> [ACTION ITEM]:
Every line of the data below should be retyped exactly.

> [GIVEN INFORMATION]:
=======

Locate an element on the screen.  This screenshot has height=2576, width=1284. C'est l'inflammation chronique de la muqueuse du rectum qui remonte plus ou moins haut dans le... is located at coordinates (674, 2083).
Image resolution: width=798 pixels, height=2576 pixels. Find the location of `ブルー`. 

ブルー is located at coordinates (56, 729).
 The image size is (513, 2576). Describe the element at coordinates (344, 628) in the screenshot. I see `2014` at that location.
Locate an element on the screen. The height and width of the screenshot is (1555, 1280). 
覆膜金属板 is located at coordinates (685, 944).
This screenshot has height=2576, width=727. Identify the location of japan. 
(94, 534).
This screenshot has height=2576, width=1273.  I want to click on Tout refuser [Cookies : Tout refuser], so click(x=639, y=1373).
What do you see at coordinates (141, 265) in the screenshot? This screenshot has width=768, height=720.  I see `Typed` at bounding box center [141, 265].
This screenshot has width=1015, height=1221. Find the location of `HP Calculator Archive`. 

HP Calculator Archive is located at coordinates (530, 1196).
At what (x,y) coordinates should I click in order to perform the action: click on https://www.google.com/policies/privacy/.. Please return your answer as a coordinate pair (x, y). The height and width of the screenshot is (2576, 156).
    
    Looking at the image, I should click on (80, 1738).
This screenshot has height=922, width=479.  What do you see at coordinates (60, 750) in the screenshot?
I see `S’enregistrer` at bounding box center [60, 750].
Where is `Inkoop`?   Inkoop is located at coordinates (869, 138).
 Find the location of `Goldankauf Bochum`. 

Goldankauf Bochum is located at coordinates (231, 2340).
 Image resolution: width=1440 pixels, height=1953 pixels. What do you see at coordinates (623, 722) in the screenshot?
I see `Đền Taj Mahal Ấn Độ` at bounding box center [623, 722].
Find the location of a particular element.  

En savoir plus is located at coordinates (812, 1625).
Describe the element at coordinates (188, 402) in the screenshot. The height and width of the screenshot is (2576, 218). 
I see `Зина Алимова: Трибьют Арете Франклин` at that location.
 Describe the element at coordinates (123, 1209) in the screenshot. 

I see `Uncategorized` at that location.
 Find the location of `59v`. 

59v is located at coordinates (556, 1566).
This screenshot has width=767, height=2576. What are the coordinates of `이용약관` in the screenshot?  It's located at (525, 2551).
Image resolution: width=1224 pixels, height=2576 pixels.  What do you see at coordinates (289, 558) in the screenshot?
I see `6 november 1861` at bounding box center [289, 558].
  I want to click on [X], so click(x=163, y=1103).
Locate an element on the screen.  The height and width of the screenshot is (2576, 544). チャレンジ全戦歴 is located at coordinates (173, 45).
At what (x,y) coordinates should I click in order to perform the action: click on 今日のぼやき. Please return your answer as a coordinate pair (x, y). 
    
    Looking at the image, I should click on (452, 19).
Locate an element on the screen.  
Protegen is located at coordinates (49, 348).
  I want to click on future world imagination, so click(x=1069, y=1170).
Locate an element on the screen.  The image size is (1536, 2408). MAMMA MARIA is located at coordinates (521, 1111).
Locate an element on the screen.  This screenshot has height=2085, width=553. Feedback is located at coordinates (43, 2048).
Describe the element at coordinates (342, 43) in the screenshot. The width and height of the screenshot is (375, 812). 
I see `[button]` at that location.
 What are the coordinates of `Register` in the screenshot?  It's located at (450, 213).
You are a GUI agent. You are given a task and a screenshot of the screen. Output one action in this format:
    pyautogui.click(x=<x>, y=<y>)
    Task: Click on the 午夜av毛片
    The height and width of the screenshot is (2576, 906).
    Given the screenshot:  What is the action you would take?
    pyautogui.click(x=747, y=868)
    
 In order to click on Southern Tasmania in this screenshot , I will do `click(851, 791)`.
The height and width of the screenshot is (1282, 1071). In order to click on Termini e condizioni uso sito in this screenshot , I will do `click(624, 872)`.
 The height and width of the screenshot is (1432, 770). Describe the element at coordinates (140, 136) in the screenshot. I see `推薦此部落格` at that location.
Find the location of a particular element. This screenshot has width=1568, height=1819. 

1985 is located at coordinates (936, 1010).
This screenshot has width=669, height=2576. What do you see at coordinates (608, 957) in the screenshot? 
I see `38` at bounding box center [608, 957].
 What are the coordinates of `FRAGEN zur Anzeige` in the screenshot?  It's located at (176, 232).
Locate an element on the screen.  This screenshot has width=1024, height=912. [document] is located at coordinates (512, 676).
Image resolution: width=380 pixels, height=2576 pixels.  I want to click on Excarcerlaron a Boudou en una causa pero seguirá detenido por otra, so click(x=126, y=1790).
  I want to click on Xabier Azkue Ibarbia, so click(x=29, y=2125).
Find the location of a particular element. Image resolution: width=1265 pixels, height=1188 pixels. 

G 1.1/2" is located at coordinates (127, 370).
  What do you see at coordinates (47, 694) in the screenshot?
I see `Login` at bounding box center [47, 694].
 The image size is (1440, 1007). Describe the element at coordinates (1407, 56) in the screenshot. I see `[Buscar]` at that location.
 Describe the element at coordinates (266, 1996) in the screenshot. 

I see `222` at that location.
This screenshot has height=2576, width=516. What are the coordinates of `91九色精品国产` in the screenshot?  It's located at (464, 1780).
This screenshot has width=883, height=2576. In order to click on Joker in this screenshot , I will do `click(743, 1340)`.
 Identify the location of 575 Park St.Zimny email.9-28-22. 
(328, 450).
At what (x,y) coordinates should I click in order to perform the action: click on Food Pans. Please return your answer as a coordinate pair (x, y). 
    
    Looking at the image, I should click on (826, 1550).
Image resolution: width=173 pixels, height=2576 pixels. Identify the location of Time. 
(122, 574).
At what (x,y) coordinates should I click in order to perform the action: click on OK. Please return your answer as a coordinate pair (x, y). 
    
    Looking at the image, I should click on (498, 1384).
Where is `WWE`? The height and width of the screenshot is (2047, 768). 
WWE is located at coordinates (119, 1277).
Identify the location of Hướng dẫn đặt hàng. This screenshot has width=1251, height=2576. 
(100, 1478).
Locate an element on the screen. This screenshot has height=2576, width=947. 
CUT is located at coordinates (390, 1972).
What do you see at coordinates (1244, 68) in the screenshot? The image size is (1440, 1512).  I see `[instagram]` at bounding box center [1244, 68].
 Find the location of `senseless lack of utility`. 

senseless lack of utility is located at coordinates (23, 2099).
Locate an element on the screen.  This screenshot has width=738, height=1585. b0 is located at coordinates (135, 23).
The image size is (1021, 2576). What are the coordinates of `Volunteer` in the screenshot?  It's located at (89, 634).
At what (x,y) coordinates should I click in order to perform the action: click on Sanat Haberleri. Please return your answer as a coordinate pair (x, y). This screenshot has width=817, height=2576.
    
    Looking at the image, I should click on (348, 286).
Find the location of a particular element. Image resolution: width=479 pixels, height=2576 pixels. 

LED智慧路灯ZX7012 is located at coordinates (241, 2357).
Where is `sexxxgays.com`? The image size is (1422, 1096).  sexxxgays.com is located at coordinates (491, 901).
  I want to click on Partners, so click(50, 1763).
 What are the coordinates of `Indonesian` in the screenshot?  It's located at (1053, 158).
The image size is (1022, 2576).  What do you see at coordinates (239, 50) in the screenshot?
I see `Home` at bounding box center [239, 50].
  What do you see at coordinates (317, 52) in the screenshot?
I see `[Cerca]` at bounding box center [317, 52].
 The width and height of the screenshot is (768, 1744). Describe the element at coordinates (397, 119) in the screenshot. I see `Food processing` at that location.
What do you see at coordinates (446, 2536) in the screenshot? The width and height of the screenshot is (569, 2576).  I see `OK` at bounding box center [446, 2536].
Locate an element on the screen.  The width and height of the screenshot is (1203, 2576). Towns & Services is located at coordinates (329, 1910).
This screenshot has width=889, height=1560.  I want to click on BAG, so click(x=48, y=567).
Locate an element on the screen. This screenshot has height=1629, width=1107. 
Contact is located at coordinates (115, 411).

=======

> [SOLUTION TO THIS EXERCISE]:
Locate an element on the screen.  This screenshot has height=2576, width=1284. C'est l'inflammation chronique de la muqueuse du rectum qui remonte plus ou moins haut dans le... is located at coordinates (674, 2083).
Image resolution: width=798 pixels, height=2576 pixels. Find the location of `ブルー`. 

ブルー is located at coordinates (56, 729).
 The image size is (513, 2576). Describe the element at coordinates (344, 628) in the screenshot. I see `2014` at that location.
Locate an element on the screen. The height and width of the screenshot is (1555, 1280). 
覆膜金属板 is located at coordinates (685, 944).
This screenshot has height=2576, width=727. Identify the location of japan. 
(94, 534).
This screenshot has height=2576, width=1273.  I want to click on Tout refuser [Cookies : Tout refuser], so click(x=639, y=1373).
What do you see at coordinates (141, 265) in the screenshot? This screenshot has width=768, height=720.  I see `Typed` at bounding box center [141, 265].
This screenshot has width=1015, height=1221. Find the location of `HP Calculator Archive`. 

HP Calculator Archive is located at coordinates (530, 1196).
At what (x,y) coordinates should I click in order to perform the action: click on https://www.google.com/policies/privacy/.. Please return your answer as a coordinate pair (x, y). The height and width of the screenshot is (2576, 156).
    
    Looking at the image, I should click on (80, 1738).
This screenshot has height=922, width=479.  What do you see at coordinates (60, 750) in the screenshot?
I see `S’enregistrer` at bounding box center [60, 750].
Where is `Inkoop`?   Inkoop is located at coordinates (869, 138).
 Find the location of `Goldankauf Bochum`. 

Goldankauf Bochum is located at coordinates (231, 2340).
 Image resolution: width=1440 pixels, height=1953 pixels. What do you see at coordinates (623, 722) in the screenshot?
I see `Đền Taj Mahal Ấn Độ` at bounding box center [623, 722].
Find the location of a particular element.  

En savoir plus is located at coordinates (812, 1625).
Describe the element at coordinates (188, 402) in the screenshot. The height and width of the screenshot is (2576, 218). 
I see `Зина Алимова: Трибьют Арете Франклин` at that location.
 Describe the element at coordinates (123, 1209) in the screenshot. 

I see `Uncategorized` at that location.
 Find the location of `59v`. 

59v is located at coordinates (556, 1566).
This screenshot has width=767, height=2576. What are the coordinates of `이용약관` in the screenshot?  It's located at (525, 2551).
Image resolution: width=1224 pixels, height=2576 pixels.  What do you see at coordinates (289, 558) in the screenshot?
I see `6 november 1861` at bounding box center [289, 558].
  I want to click on [X], so click(x=163, y=1103).
Locate an element on the screen.  The height and width of the screenshot is (2576, 544). チャレンジ全戦歴 is located at coordinates (173, 45).
At what (x,y) coordinates should I click in order to perform the action: click on 今日のぼやき. Please return your answer as a coordinate pair (x, y). 
    
    Looking at the image, I should click on (452, 19).
Locate an element on the screen.  
Protegen is located at coordinates (49, 348).
  I want to click on future world imagination, so click(x=1069, y=1170).
Locate an element on the screen.  The image size is (1536, 2408). MAMMA MARIA is located at coordinates (521, 1111).
Locate an element on the screen.  This screenshot has height=2085, width=553. Feedback is located at coordinates (43, 2048).
Describe the element at coordinates (342, 43) in the screenshot. The width and height of the screenshot is (375, 812). 
I see `[button]` at that location.
 What are the coordinates of `Register` in the screenshot?  It's located at (450, 213).
You are a GUI agent. You are given a task and a screenshot of the screen. Output one action in this format:
    pyautogui.click(x=<x>, y=<y>)
    Task: Click on the 午夜av毛片
    The height and width of the screenshot is (2576, 906).
    Given the screenshot:  What is the action you would take?
    pyautogui.click(x=747, y=868)
    
 In order to click on Southern Tasmania in this screenshot , I will do `click(851, 791)`.
The height and width of the screenshot is (1282, 1071). In order to click on Termini e condizioni uso sito in this screenshot , I will do `click(624, 872)`.
 The height and width of the screenshot is (1432, 770). Describe the element at coordinates (140, 136) in the screenshot. I see `推薦此部落格` at that location.
Find the location of a particular element. This screenshot has width=1568, height=1819. 

1985 is located at coordinates (936, 1010).
This screenshot has width=669, height=2576. What do you see at coordinates (608, 957) in the screenshot? 
I see `38` at bounding box center [608, 957].
 What are the coordinates of `FRAGEN zur Anzeige` in the screenshot?  It's located at (176, 232).
Locate an element on the screen.  This screenshot has width=1024, height=912. [document] is located at coordinates (512, 676).
Image resolution: width=380 pixels, height=2576 pixels.  I want to click on Excarcerlaron a Boudou en una causa pero seguirá detenido por otra, so click(x=126, y=1790).
  I want to click on Xabier Azkue Ibarbia, so click(x=29, y=2125).
Find the location of a particular element. Image resolution: width=1265 pixels, height=1188 pixels. 

G 1.1/2" is located at coordinates (127, 370).
  What do you see at coordinates (47, 694) in the screenshot?
I see `Login` at bounding box center [47, 694].
 The image size is (1440, 1007). Describe the element at coordinates (1407, 56) in the screenshot. I see `[Buscar]` at that location.
 Describe the element at coordinates (266, 1996) in the screenshot. 

I see `222` at that location.
This screenshot has height=2576, width=516. What are the coordinates of `91九色精品国产` in the screenshot?  It's located at (464, 1780).
This screenshot has width=883, height=2576. In order to click on Joker in this screenshot , I will do `click(743, 1340)`.
 Identify the location of 575 Park St.Zimny email.9-28-22. 
(328, 450).
At what (x,y) coordinates should I click in order to perform the action: click on Food Pans. Please return your answer as a coordinate pair (x, y). 
    
    Looking at the image, I should click on (826, 1550).
Image resolution: width=173 pixels, height=2576 pixels. Identify the location of Time. 
(122, 574).
At what (x,y) coordinates should I click in order to perform the action: click on OK. Please return your answer as a coordinate pair (x, y). 
    
    Looking at the image, I should click on (498, 1384).
Where is `WWE`? The height and width of the screenshot is (2047, 768). 
WWE is located at coordinates (119, 1277).
Identify the location of Hướng dẫn đặt hàng. This screenshot has width=1251, height=2576. 
(100, 1478).
Locate an element on the screen. This screenshot has height=2576, width=947. 
CUT is located at coordinates (390, 1972).
What do you see at coordinates (1244, 68) in the screenshot? The image size is (1440, 1512).  I see `[instagram]` at bounding box center [1244, 68].
 Find the location of `senseless lack of utility`. 

senseless lack of utility is located at coordinates (23, 2099).
Locate an element on the screen.  This screenshot has width=738, height=1585. b0 is located at coordinates (135, 23).
The image size is (1021, 2576). What are the coordinates of `Volunteer` in the screenshot?  It's located at (89, 634).
At what (x,y) coordinates should I click in order to perform the action: click on Sanat Haberleri. Please return your answer as a coordinate pair (x, y). This screenshot has width=817, height=2576.
    
    Looking at the image, I should click on (348, 286).
Find the location of a particular element. Image resolution: width=479 pixels, height=2576 pixels. 

LED智慧路灯ZX7012 is located at coordinates (241, 2357).
Where is `sexxxgays.com`? The image size is (1422, 1096).  sexxxgays.com is located at coordinates (491, 901).
  I want to click on Partners, so click(50, 1763).
 What are the coordinates of `Indonesian` in the screenshot?  It's located at (1053, 158).
The image size is (1022, 2576).  What do you see at coordinates (239, 50) in the screenshot?
I see `Home` at bounding box center [239, 50].
  What do you see at coordinates (317, 52) in the screenshot?
I see `[Cerca]` at bounding box center [317, 52].
 The width and height of the screenshot is (768, 1744). Describe the element at coordinates (397, 119) in the screenshot. I see `Food processing` at that location.
What do you see at coordinates (446, 2536) in the screenshot? The width and height of the screenshot is (569, 2576).  I see `OK` at bounding box center [446, 2536].
Locate an element on the screen.  The width and height of the screenshot is (1203, 2576). Towns & Services is located at coordinates (329, 1910).
This screenshot has width=889, height=1560.  I want to click on BAG, so click(x=48, y=567).
Locate an element on the screen. This screenshot has height=1629, width=1107. 
Contact is located at coordinates (115, 411).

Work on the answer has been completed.